Using Data Packages in Python
This tutorial will show you how to install the Python libraries for working with Tabular Data Packages and demonstrate a very simple example of loading a Tabular Data Package from the web and pushing it directly into a local SQL database. Short examples of pushing your dataset to Google’s BigQuery and Amazon’s RedShift follow.
Setup
For this tutorial, we will need the main Python Data Package library:
https://github.com/frictionlessdata/datapackage-py
You can install it as follows:
pip install datapackage
Reading Basic Metadata
In this case, we are using an example Tabular Data Package containing the periodic table stored on GitHub (datapackage.json, data.csv). This dataset includes the atomic number, symbol, element name, atomic mass, and the metallicity of the element. Here are the first five rows:
atomic number | symbol | name | atomic mass | metal or nonmetal? |
---|---|---|---|---|
1 | H | Hydrogen | 1.00794 | nonmetal |
2 | He | Helium | 4.002602 | noble gas |
3 | Li | Lithium | 6.941 | alkali metal |
4 | Be | Beryllium | 9.012182 | alkaline earth metal |
5 | B | Boron | 10.811 | metalloid |
You can start using the library by importing datapackage
. Data
Packages can be loaded either from a local path or directly from the
web.
import datapackage
url = 'https://raw.githubusercontent.com/frictionlessdata/example-data-packages/master/periodic-table/datapackage.json'
dp = datapackage.DataPackage(url)
At the most basic level, Data Packages provide a standardized format
for general metadata (for example, the dataset title, source, author,
and/or description) about your dataset. Now that you have loaded this
Data Package, you have access to this metadata using the metadata
dict attribute. Note that these fields are optional and may not be
specified for all Data Packages. For more information on which fields
are supported, see
[the full Data Package standard][spec-dp].
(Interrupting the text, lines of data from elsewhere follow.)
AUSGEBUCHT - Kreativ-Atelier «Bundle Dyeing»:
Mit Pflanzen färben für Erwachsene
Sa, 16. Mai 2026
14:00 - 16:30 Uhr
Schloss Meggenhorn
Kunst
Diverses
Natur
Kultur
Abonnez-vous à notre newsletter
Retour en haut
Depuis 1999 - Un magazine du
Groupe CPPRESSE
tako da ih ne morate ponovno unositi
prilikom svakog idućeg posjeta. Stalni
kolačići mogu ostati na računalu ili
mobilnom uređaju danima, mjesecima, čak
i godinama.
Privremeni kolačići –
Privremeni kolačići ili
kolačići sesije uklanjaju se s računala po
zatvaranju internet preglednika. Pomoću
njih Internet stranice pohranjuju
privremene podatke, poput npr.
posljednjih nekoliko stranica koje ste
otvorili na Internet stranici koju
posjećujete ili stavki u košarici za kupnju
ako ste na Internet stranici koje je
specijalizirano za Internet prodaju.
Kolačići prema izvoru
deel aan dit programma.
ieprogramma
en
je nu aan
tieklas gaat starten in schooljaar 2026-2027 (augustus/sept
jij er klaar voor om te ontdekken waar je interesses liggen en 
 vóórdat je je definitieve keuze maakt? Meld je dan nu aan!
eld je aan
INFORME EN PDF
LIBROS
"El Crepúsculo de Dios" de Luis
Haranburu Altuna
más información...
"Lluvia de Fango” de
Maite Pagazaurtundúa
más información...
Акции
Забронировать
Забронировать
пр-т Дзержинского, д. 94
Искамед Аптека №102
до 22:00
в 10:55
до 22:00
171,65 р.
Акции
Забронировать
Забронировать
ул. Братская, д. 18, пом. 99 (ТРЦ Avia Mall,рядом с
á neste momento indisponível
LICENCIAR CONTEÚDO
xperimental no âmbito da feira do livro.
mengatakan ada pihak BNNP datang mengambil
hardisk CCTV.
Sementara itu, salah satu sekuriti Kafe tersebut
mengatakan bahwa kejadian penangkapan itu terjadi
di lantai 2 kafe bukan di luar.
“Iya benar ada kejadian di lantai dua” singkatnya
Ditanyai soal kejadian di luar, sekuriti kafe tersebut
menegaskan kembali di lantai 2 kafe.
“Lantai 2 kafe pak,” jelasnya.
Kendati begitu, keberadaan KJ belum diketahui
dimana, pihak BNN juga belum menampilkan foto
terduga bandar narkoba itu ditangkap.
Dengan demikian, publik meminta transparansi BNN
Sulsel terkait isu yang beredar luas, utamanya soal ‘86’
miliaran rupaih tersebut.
print(dp.descriptor['title'])
> "Periodic Table"
Reading Data
Now that you have loaded your Data Package, you can read its data. A
Data Package can contain multiple files which are accessible via the
resources
attribute. The resources
attribute is an array of
objects containing information (e.g. path, schema, description) about
each file in the package.
You can access the data in a given resource in the resources
array
by reading the data
attribute. For example, using our our Periodic
Table Data Package, we can return all elements with an atomic number
of less than 10 by doing the following:
print([e['name'] for e in dp.resources[0].data if int(e['atomic number']) < 10])
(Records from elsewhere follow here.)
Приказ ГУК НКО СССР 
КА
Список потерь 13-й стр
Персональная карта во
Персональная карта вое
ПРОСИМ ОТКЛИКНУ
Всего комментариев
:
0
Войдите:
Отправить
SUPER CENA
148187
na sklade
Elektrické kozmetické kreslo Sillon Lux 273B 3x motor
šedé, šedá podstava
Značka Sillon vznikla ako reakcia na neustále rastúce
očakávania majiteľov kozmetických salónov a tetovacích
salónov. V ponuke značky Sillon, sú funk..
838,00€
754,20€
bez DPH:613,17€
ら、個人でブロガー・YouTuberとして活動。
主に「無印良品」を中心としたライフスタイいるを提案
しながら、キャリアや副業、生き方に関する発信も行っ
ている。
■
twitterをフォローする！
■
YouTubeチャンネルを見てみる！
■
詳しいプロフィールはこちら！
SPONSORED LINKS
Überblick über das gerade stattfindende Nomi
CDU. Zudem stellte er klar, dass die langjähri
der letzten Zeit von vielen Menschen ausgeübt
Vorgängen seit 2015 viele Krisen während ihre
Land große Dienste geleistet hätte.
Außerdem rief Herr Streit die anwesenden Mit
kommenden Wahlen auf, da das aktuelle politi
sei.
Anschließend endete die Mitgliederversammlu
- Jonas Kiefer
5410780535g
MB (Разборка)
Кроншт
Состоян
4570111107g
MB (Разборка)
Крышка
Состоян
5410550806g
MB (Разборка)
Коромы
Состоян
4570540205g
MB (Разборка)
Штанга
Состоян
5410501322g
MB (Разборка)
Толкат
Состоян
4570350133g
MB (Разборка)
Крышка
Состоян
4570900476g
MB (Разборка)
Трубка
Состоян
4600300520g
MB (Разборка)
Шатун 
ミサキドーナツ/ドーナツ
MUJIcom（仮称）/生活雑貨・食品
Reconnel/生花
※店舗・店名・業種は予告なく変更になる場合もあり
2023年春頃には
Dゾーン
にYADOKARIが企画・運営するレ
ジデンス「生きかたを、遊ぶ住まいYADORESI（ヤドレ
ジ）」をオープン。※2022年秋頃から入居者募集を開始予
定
> ['Hydrogen', 'Helium', 'Lithium', 'Beryllium', 'Boron', 'Carbon', 'Nitrogen', 'Oxygen', 'Fluorine']
If you don't want to load all data in memory at once, you can lazily
access the data using the iter()
method on the resource:
rows = dp.resources[0].iter()
rows.next()
> {'metal or nonmetal?': 'nonmetal', 'symbol': 'H', 'name': 'Hydrogen', 'atomic mass': '1.00794', 'atomic number': '1'}
rows.next()
> {'metal or nonmetal?': 'noble gas', 'symbol': 'He', 'name': 'Helium', 'atomic mass': '4.002602', 'atomic number': '2'}
rows.next()
> {'metal or nonmetal?': 'alkali metal', 'symbol': 'Li', 'name': 'Lithium', 'atomic mass': '6.941', 'atomic number': '3'}
Loading into an SQL database
Tabular Data Packages contains schema information about its
data using JSON Table Schema. This means you can easily import
your Data Package into the SQL backend of your choice. In this case,
we are creating an SQLite database in a new file
named datapackage.db
.
To load the data into SQL we will need the JSON Table Schema SQL Storage library:
https://github.com/frictionlessdata/jsontableschema-sql-py
You can install it by doing:
pip install jsontableschema-sql
Now you can load your data as follows:
# create the database connection (using SQLAlchemy)
from sqlalchemy import create_engine
engine = create_engine('sqlite:///periodic-table-datapackage.db')
# now push the data to the database
from datapackage import push_datapackage
push_datapackage(descriptor=url,backend='sql',engine=engine)
If you have sqlite3
installed, you can inspect and play with your
newly created database. Note that column type information has been
translated from the JSON Table Schema format to native SQLite types:
$ sqlite3 periodic-table-datapackage.db
SQLite version 3.8.10.2 2015-05-20 18:17:19
Enter ".help" for usage hints.
sqlite> .schema
CREATE TABLE ___data___data (
"atomic number" INTEGER,
symbol TEXT,
name TEXT,
"atomic mass" FLOAT,
"metal or nonmetal?" TEXT
);
Loading into BigQuery
Loading into BigQuery requires some setup on Google's infrastructure, but once that is completed, loading data can be just as frictionless. Here are the steps to follow:
- Create a new project - link
- Create a new service account key - link
- Download credentials as JSON and save as
.credentials.json
- Create dataset for your project - link (e.g. "dataset")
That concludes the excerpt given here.